#### BRIEF
For the records below, tally every line that has the word "Movies" and reply with the number alone.

★ ★ ★ ★ ★

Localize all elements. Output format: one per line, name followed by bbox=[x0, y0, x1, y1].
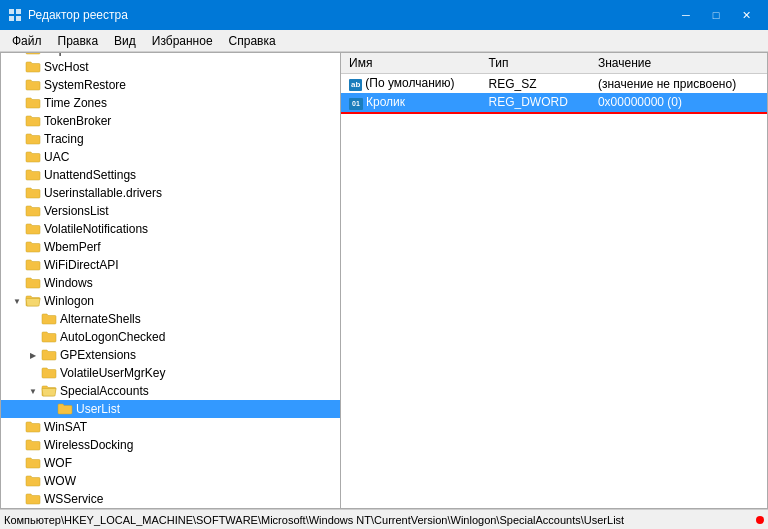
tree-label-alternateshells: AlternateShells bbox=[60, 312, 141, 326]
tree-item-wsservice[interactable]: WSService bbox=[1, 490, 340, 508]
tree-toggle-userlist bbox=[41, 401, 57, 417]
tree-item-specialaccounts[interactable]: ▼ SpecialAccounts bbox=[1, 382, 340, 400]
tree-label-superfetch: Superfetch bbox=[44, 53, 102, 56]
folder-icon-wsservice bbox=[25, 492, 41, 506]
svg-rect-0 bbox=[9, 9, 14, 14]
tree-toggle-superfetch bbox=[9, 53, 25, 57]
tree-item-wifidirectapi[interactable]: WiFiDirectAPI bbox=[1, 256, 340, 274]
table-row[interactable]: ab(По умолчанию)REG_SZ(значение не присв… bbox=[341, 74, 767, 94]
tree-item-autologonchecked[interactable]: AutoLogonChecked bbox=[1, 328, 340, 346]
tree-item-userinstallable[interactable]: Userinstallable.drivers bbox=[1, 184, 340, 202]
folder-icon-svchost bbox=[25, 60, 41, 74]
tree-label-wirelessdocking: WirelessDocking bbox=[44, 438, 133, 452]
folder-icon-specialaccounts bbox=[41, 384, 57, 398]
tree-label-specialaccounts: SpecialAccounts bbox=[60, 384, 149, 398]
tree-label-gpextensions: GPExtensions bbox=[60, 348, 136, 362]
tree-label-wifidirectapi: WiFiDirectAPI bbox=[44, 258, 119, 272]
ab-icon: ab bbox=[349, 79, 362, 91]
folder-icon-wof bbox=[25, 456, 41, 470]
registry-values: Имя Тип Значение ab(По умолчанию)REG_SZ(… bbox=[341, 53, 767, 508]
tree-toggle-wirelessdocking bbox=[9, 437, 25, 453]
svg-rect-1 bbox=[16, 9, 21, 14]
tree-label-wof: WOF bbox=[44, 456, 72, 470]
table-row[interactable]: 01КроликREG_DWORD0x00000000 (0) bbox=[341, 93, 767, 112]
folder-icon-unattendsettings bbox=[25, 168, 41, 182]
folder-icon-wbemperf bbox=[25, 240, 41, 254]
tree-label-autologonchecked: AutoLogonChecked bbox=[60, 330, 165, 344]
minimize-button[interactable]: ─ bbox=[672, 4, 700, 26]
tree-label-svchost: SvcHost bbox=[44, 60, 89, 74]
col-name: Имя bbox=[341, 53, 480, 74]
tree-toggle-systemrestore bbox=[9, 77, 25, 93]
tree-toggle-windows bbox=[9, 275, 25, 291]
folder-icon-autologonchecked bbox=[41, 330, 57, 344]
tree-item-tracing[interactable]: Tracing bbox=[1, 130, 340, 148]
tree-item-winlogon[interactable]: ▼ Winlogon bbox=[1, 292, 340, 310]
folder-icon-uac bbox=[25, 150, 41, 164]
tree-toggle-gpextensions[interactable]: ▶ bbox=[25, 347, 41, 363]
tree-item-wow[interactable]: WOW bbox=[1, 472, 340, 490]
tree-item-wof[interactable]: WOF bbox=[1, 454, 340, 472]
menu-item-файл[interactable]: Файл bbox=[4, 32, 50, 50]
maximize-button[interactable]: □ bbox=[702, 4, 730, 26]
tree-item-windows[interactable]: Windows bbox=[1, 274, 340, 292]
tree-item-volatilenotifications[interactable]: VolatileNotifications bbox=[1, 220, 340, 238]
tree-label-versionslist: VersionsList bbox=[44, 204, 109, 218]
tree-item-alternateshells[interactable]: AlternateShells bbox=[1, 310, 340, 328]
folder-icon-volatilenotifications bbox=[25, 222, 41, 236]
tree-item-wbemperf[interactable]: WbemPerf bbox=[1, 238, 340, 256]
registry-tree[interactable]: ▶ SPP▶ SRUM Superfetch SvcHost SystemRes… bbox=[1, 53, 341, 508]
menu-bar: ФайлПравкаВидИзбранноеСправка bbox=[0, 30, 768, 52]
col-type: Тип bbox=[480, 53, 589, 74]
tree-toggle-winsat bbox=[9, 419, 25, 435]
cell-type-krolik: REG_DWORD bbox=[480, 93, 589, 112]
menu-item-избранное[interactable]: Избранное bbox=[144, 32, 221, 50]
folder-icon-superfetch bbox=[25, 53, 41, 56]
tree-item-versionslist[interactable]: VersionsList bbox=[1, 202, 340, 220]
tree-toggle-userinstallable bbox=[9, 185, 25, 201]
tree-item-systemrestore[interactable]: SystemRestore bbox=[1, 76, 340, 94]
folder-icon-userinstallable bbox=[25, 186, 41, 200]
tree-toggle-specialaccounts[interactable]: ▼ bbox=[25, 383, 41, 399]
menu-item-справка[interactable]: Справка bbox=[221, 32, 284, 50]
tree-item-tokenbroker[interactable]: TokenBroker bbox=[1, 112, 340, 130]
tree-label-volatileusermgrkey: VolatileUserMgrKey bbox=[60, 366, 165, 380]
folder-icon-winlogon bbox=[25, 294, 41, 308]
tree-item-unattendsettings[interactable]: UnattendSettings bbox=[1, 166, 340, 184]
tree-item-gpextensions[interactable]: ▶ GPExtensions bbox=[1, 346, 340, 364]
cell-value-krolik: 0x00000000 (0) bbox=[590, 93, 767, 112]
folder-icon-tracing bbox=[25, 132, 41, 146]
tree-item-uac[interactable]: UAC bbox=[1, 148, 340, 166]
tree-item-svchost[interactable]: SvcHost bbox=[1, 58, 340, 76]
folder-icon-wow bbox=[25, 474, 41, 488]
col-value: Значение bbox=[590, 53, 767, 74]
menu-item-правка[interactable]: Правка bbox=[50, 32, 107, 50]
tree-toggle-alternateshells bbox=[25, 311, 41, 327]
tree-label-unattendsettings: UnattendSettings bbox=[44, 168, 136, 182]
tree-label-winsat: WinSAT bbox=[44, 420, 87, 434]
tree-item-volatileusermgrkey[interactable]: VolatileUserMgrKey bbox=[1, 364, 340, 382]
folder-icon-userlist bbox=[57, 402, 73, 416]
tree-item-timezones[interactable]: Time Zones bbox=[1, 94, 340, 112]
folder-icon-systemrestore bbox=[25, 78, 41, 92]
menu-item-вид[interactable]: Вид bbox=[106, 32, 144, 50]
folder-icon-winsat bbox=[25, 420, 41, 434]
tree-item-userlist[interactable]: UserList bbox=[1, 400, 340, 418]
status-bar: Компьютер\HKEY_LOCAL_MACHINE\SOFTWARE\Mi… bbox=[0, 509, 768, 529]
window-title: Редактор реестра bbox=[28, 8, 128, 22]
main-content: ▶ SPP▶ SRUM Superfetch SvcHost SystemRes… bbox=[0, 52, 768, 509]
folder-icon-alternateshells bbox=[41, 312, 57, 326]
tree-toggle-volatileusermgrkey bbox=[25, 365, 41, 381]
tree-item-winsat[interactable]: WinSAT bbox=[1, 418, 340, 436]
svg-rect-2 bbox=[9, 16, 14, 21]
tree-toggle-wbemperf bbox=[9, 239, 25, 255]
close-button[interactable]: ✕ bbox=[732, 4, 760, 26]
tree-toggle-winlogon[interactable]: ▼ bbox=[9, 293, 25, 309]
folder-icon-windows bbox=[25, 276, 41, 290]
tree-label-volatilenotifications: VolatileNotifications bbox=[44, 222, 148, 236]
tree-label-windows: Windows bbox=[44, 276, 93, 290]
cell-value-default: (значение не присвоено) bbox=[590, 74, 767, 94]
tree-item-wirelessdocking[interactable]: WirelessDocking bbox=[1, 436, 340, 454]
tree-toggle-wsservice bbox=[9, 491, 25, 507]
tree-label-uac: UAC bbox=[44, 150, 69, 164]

★ ★ ★ ★ ★

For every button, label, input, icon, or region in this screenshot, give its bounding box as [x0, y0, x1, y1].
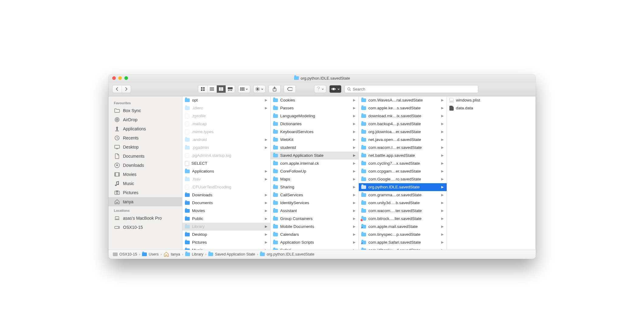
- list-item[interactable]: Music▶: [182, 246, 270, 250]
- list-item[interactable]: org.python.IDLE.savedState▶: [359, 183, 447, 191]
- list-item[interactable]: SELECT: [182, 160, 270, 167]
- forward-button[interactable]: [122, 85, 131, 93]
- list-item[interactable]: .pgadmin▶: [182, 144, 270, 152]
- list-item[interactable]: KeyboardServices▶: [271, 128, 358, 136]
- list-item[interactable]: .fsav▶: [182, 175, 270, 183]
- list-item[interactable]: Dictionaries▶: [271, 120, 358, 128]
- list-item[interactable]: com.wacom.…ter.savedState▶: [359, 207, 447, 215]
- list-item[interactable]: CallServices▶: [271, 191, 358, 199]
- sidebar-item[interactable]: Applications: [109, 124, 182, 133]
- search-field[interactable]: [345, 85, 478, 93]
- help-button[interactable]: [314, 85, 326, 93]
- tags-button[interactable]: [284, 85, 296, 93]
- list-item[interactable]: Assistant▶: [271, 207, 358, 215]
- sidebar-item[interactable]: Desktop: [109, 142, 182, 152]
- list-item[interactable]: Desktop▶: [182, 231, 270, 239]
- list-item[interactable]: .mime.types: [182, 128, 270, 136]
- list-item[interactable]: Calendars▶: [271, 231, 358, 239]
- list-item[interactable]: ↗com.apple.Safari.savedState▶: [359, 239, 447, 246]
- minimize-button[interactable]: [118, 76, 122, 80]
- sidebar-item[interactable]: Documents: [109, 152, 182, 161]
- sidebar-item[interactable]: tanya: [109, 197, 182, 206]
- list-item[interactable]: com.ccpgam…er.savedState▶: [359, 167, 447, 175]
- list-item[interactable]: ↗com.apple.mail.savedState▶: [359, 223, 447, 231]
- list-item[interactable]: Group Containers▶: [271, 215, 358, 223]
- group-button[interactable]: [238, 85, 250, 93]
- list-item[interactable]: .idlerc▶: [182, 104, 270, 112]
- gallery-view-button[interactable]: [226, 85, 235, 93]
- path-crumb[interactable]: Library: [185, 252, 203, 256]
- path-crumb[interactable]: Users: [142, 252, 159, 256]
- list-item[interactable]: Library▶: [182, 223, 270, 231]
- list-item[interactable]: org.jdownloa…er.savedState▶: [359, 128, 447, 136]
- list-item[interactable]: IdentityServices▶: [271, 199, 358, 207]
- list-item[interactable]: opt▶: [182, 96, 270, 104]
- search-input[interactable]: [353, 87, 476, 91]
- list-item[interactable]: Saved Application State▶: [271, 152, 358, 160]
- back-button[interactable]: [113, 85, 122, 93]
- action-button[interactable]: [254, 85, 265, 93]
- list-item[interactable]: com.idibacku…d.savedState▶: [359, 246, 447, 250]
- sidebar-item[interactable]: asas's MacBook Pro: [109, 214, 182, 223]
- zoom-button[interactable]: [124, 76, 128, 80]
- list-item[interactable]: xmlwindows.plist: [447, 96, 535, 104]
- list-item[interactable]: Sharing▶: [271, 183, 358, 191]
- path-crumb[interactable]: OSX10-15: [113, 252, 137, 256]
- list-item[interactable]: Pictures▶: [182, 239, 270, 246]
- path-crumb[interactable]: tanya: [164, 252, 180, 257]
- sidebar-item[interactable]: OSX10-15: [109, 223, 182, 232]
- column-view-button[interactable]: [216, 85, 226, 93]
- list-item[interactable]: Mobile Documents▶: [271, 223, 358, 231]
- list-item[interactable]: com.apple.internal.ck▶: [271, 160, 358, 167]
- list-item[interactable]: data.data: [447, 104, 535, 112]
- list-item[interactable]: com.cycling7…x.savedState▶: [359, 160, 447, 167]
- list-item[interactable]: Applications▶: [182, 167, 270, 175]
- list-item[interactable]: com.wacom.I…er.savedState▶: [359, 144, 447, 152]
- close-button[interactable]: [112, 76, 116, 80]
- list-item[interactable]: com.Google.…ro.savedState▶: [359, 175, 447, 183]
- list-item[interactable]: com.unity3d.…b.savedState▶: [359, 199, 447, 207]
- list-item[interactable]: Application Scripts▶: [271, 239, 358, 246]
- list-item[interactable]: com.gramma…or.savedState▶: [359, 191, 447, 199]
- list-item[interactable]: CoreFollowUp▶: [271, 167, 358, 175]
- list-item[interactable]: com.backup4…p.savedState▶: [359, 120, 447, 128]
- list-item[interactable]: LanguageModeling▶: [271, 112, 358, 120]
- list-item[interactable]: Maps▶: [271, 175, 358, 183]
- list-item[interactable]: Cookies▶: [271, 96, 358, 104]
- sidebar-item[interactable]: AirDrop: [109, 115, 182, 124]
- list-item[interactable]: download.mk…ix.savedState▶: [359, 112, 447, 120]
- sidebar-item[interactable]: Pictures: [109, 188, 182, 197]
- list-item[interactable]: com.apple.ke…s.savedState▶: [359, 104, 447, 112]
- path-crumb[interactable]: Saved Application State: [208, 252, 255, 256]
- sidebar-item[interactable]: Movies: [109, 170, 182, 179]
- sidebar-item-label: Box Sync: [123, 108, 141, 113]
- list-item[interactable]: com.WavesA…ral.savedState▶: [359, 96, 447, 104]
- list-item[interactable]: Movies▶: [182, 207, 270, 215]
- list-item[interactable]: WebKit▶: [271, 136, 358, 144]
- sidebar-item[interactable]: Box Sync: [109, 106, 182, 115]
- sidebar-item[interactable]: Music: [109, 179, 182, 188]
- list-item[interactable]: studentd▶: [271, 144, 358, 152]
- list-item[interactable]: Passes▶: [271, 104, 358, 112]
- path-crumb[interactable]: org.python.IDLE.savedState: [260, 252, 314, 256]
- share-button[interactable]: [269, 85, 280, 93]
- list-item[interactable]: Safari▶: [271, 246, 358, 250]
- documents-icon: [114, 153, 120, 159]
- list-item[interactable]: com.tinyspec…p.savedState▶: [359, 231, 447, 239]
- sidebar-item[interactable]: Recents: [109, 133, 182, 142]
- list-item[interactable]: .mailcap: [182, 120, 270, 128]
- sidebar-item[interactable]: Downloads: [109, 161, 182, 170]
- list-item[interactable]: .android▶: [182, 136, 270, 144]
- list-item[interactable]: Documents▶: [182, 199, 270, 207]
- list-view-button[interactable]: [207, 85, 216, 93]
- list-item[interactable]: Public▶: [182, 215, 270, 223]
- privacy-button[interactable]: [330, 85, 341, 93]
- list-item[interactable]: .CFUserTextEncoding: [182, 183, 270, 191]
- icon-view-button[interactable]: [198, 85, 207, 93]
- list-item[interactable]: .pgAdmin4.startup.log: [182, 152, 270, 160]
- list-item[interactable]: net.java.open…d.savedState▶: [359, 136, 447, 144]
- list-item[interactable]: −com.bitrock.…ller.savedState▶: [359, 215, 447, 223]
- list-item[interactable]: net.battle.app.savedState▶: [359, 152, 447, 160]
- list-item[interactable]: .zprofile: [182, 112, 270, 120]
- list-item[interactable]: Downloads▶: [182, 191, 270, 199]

★ ★ ★ ★ ★

#### EXERCISE RESPONSE
2